Afastado do comando da SAF Botafogo por decisão do Tribunal Arbitral da Fundação Getulio Vargas desde o último dia 24, John Textor terá a medida reavaliada nesta quarta, 29 e poderá se manifestar ao tribunal para tentar reverter a determinação.
O que aconteceu
A decisão de caráter provisório, mas com efeito imediato, foi tomada por três árbitros. O entendimento é de que ações recentes de Textor “têm o potencial de causar danos irreparáveis” aos acionistas e também à torcida do clube.
Em nota após o afastamento do estadunidense, a SAF Botafogo contestou a determinação da arbitral da FGV.
“Sem prejuízo do respeito ao procedimento arbitral, a SAF Botafogo registra que a medida de afastamento temporário de John Textor não encontra correspondência nos pedidos submetidos à apreciação do Tribunal. Tendo sido, portanto, determinada sem requerimento específico das partes”, dizia parte da nota oficial.
Textor pode voltar?
Alheio à determinação da arbitral, John Textor viajou com a delegação do Botafogo para Brasília, onde o time enfrentou o Internacional, no último sábado, 25. No Estádio Mané Garrincha, assistiu à partida da arquibancada.

Publicamente, o empresário demonstra otimismo pela reversão do quadro e permanência no comando da SAF. Mas, de fato, quais são as chances de Textor voltar ao comando?
Para Pedro F. Teixeira, mestre em direito pela Uerj e Presidente da Comissão de Estudos sobre a SAF da OAB/RJ, o quadro é complexo e de difícil prognóstico.
— É difícil comentar com exatidão porque tanto a arbitragem quanto a medida cautelar estão com acesso restrito às partes.
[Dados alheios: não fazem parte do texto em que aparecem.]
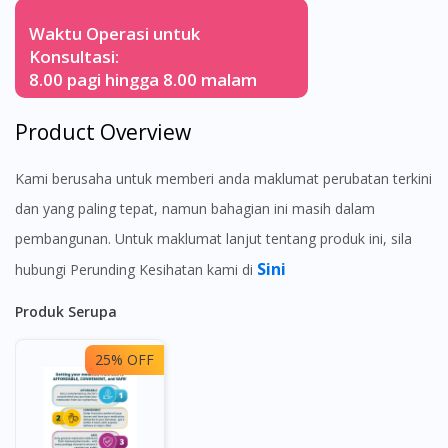
Waktu Operasi untuk
Konsultasi:
8.00 pagi hingga 8.00 malam
Product Overview
Kami berusaha untuk memberi anda maklumat perubatan terkini
dan yang paling tepat, namun bahagian ini masih dalam
pembangunan. Untuk maklumat lanjut tentang produk ini, sila
Sini
hubungi Perunding Kesihatan kami di
Produk Serupa
25% OFF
No entanto, de acordo com as notícias veiculadas, no entendimento da SAF Botafogo, a decisão do Tribunal teria sido extra petita, ou seja, a Eagle não teria formulado esse pedido expressamente ao Tribunal Arbitral. Sendo assim, caso esse fato se confirme, não há dúvidas de que o Tribunal Arbitral deverá reconsiderar a decisão de afastamento de John Textor. Por outro lado, caso o pedido tenha sido de fato formulado, a decisão deverá ser mantida. Neste caso, com potencial agravamento diante da presença de John em funções que sugerem a perpetuação dos poderes de gestão. Considerando, por exemplo, sua viagem com a delegação, a presença no Camarote dos funcionários, dentre outros pontos apontados pela imprensa – iniciou Pedro Teixeira em entrevista exclusiva ao Fogo na Rede.
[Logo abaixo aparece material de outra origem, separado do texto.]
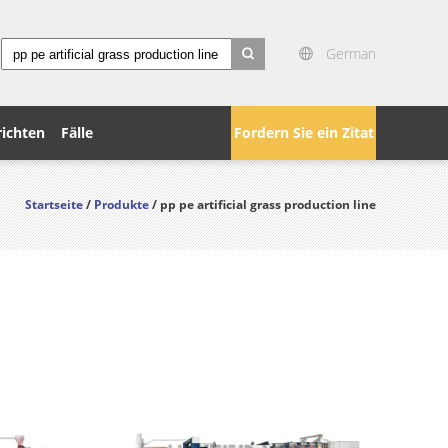
German
search
ichten
Fälle
Fordern Sie ein Zitat
Startseite
/
Produkte
/ pp pe artificial grass production line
— Outra questão que merece atenção é o eventual conflito de competência que pode surgir caso a SAF requeira, no juízo da cautelar, a recondução de John Textor à administração da sociedade, considerando o impacto de sua saída no processo de reestruturação do clube. Nesse contexto, a jurisprudência tende a reconhecer a competência do juízo da cautelar/recuperação judicial para deliberar sobre matérias relacionadas ao afastamento ou à manutenção da administração corrente – pontuou.
— Assim, caso a decisão não seja reconsiderada pelo Tribunal Arbitral, é possível que o juízo da cautelar/recuperação judicial venha a determinar a recondução de John Textor ao cargo instaurando, por conseguinte, um conflito de competência a ser dirimido posteriormente pelos tribunais superiores – concluiu.